Bedenkenswert ist auch, dass die Kandidaten fürs Paradies damit nicht gerechnet haben. Sie „fallen aus allen Wolken“. Was haben wir denn schon groß gemacht? Sie haben halt jemandem geholfen, der in schwerer Not war. So haben sie das Notwendige getan, ohne Hintergedanken, ohne die Absicht, Pluspunkte für den Himmel zu sammeln.

Christus spricht die Menschen im Weltgericht als Gemeinschaft an: „Was ihr getan habt, das habt ihr mir getan!“ Wir sind eine Gemeinschaft, die in den Anderen den Christus sieht und sozusagen ihre Kronen auf dem Kopf erkennt, ihre königliche Würde, Menschen zu sein. Kinder Gottes. Eine Gemeinschaft, die zugleich darauf vertraut, dass Christi Licht alles zum Leuchten bringt, was wir in unserem Leben persönlich und politisch nicht hell machen konnten.

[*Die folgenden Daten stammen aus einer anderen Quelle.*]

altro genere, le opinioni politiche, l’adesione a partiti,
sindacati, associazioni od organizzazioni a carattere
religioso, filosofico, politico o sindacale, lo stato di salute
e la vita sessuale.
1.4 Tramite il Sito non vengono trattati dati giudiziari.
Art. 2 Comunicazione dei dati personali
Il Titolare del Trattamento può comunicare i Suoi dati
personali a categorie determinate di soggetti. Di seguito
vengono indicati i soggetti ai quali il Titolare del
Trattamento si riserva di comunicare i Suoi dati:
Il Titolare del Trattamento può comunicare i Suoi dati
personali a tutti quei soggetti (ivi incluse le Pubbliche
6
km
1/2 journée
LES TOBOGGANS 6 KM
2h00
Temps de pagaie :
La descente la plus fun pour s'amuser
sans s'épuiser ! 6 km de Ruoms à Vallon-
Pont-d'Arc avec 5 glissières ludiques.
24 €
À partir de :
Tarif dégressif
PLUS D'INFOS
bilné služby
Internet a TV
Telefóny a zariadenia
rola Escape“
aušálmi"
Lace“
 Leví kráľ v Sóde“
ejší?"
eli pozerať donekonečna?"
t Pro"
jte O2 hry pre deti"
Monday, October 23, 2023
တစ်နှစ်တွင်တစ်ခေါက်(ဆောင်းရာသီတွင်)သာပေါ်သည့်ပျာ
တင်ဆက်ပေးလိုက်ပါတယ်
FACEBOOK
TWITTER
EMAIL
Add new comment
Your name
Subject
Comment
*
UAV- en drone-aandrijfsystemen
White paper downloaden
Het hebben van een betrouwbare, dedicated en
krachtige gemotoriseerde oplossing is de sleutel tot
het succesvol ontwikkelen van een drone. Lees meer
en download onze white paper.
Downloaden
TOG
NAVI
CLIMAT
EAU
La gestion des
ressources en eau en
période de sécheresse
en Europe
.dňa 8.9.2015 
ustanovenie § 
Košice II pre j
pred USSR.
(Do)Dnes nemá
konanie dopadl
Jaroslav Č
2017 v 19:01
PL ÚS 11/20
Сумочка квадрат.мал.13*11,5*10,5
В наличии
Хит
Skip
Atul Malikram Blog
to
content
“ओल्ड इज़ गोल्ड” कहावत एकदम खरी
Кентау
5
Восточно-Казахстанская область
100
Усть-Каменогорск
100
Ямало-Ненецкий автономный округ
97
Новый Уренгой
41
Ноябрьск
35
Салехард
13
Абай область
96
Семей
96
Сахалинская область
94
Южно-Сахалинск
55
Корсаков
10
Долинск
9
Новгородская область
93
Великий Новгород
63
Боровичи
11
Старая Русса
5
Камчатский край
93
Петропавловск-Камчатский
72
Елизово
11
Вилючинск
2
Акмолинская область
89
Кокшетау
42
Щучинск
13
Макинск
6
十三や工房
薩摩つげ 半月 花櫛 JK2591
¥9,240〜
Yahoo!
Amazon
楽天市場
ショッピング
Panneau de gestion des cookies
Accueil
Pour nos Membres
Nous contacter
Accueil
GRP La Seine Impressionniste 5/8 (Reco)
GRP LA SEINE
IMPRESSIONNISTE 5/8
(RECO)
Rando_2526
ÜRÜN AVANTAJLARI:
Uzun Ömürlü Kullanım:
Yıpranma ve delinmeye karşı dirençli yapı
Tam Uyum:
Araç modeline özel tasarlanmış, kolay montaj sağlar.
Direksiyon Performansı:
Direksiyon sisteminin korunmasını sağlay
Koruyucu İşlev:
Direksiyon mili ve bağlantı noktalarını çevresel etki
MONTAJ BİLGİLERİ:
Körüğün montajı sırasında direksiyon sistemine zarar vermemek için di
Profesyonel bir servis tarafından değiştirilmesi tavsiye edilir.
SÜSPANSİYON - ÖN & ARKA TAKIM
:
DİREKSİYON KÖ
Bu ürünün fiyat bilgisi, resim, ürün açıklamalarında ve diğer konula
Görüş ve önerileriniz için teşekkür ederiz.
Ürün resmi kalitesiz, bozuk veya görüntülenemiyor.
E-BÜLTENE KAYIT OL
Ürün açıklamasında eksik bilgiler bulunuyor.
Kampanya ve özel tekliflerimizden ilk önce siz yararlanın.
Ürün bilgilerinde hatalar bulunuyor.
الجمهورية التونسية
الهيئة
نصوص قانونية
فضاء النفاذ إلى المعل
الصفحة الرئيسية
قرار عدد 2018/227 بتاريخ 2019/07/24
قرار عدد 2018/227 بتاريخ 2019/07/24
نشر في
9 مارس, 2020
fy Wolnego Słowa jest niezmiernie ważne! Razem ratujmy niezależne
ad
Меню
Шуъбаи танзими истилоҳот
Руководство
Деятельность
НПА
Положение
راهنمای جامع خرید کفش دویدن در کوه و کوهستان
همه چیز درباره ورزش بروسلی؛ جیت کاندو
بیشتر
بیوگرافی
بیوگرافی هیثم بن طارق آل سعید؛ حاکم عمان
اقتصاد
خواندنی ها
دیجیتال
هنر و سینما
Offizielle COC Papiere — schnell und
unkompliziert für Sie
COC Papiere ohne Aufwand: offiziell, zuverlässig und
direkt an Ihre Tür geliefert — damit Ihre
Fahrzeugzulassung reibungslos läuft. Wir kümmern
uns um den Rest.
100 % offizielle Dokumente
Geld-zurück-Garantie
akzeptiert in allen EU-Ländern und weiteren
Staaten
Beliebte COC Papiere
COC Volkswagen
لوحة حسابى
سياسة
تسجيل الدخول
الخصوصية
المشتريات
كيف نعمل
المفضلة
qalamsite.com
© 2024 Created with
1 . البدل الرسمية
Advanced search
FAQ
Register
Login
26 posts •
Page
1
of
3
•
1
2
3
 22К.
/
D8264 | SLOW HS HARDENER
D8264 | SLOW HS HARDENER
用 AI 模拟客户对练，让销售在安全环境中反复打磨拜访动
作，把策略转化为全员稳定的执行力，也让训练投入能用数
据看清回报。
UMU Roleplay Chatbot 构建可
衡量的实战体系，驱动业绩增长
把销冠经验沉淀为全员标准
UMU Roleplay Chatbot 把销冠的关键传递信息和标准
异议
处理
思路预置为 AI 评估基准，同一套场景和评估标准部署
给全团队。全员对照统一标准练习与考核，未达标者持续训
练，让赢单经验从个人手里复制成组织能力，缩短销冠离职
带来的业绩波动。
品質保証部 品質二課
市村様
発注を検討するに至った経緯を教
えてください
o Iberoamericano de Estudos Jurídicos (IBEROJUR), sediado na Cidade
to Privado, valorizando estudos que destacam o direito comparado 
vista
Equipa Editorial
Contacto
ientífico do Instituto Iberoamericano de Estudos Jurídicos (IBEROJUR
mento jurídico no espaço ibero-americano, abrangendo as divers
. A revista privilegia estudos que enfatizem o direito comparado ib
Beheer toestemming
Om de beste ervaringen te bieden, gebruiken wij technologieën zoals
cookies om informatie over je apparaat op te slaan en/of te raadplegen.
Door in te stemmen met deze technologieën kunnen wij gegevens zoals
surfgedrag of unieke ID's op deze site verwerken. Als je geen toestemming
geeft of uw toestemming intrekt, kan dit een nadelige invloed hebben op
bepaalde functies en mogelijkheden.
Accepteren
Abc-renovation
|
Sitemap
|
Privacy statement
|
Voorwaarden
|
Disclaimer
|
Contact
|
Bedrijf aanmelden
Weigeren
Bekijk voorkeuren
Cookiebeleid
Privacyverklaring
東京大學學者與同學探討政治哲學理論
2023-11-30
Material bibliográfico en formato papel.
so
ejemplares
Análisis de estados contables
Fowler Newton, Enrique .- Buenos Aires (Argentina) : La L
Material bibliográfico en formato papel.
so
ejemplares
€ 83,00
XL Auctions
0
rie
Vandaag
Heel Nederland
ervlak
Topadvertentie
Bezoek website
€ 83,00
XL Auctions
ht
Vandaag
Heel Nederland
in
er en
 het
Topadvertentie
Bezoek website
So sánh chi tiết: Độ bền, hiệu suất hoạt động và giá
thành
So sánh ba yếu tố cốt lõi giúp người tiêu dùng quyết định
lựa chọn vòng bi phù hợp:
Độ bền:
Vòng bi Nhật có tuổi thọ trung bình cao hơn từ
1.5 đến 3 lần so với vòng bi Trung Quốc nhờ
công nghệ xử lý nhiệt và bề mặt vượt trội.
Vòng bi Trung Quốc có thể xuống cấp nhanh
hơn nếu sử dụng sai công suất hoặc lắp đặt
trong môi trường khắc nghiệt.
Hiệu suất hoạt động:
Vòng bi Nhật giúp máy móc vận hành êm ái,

Das Evangelium erinnert mich an meine Verantwortung, nimmt mich mit hinein in die große Weltgeschichte – mit meinem Tun und Lassen, mit meinen Versuchen und mit meinen Grenzen. Trotz aller Mühen: wir werden so vieles nicht hinbekommen und treiben immer weiter in den Sumpf hinein. Aber ich möchte die Hoffnung behalten, dass es trotz allem Gerechtigkeit gibt, die sich am Ende zeigt. Wenn wir Antwort geben und Gott so gerecht wie barmherzig die Welt ins rechte Licht bringt.